If we want to take the view that sites trying to protect themselves from
injection of limited domain protocol should block all extension headers,
then sure, that can be done and will work. I believe it is rather
stricter than most people would like.
If the set of limited domain protocols is itself small, then we can use
Ethertypes to identify them. And filter easily.
If the set is large, it seems to be difficult unless we put some
structuring in place, or go overboard (as I presume I am
misinterpretting you as suggesting.)
Yours,
Joel
On 10/19/2024 6:56 PM, Tom Herbert wrote:
On Sat, Oct 19, 2024 at 2:29 PM Joel Halpern <j...@joelhalpern.com> wrote:
I agree that we need to be careful about scaling. Conversely, if the
set of things needing to be filtered at the domain edge is large, we
can't expect ACLS to work well for it either. Even if the ACL can look
at whatever new thing is being define. And it is very hard to define
these things at L3 so they fail closed.
Joel,
I'm not sure the set of things that need to be filtered is really all
that big. If a site wants to protect its networking infrastructure
from potentially harmful L3 features then it should only need to
filter on Hop-by-Hop options and routing headers at the edge. Anything
else in the packet is E2E which shouldn't impact network
infrastructure .
Which suggests something the folks looking to leverage "limtied domains"
probably won't like. Either we use a common marker for a set of limited
domain technologies to get it to scale, or we heavily restrict the set
of limited domain things we standardize.
It's not clear to me how to standardize anything in regards to limited
domains. For instance, today there is one one set of standards for
IPv6, and it's fully expected that those standards ensure
interoperability in any possible domain-- open Internet, datacenters,
5G networks, home networks, etc. But if we started standardizing
protocols that only can run in limited domains then where could that
go? Do we really want to have one variant of IPv6 that might only work
in limited domains and is not interoperable with RFC8200? While I
think RFC8799 is a good description and is useful for thinking in
terms of using protocols in a limited domain, I'm leary of efforts to
formally standardize "limited domain protocols".
I believe we agree that pretending stuff won't leak in or out without
reliable enforcement is a technical mistake.
Maybe, but it's not clear to me if using a different Ethertype is
really reliable enforcement or is more "enforcement through obscurity"
:-).
Tom
Yours,
Joel
On 10/19/2024 5:23 PM, Eliot Lear wrote:
Hi Joel
On 19.10.2024 22:58, Joel Halpern wrote:
I am not sure Iunderstand Eliot's disagreement. Or Brian's. While
the cases you were envisioning when the term was first coined may
have been pure L3, the practical requirements operators have
articulated is explicitly to be able to fail closed, to avoid
accidentally allowing limited domain protocols into their operating
domain. Whether you call that L2.5 (MPLS) or L3 (SRv6) the need
doesn't change.
My point is not that I object to "fail closed' in principle, but (a)
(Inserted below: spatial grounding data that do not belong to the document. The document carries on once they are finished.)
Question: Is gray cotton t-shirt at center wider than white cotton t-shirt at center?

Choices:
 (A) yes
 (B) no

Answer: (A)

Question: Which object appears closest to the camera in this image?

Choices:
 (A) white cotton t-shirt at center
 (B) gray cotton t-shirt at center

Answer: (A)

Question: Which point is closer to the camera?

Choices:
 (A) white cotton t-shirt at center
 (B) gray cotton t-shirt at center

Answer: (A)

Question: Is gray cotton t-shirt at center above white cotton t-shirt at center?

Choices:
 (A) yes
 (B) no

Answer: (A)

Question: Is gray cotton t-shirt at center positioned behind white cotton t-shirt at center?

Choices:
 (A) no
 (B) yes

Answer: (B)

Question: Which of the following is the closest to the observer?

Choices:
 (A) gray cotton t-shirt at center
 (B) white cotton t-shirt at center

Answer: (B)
it would be better to have a more detailed threat model so that it is
clear what is being defended against, and (b) that the proposed means
to do so may not scale to other innovations in L3. Now maybe we can
balance that with the idea that there should not be too many
innovations at L3, I suppose, but we think should happen and what
actually happens may diverge.
I also worry that we are trying to legislate a defense against "evil
bits". Regardless of whether a protocol feature makes use of a new
ethertype, providers still have to defend against garbage being thrown
at them by neighbors.
Finally were we to apply this logic above L3 to IANA port allocations,
and someone wanted to request a new port for a new protocol feature,
we'd tell them to jump in a lake. Especially with a 16 bit field.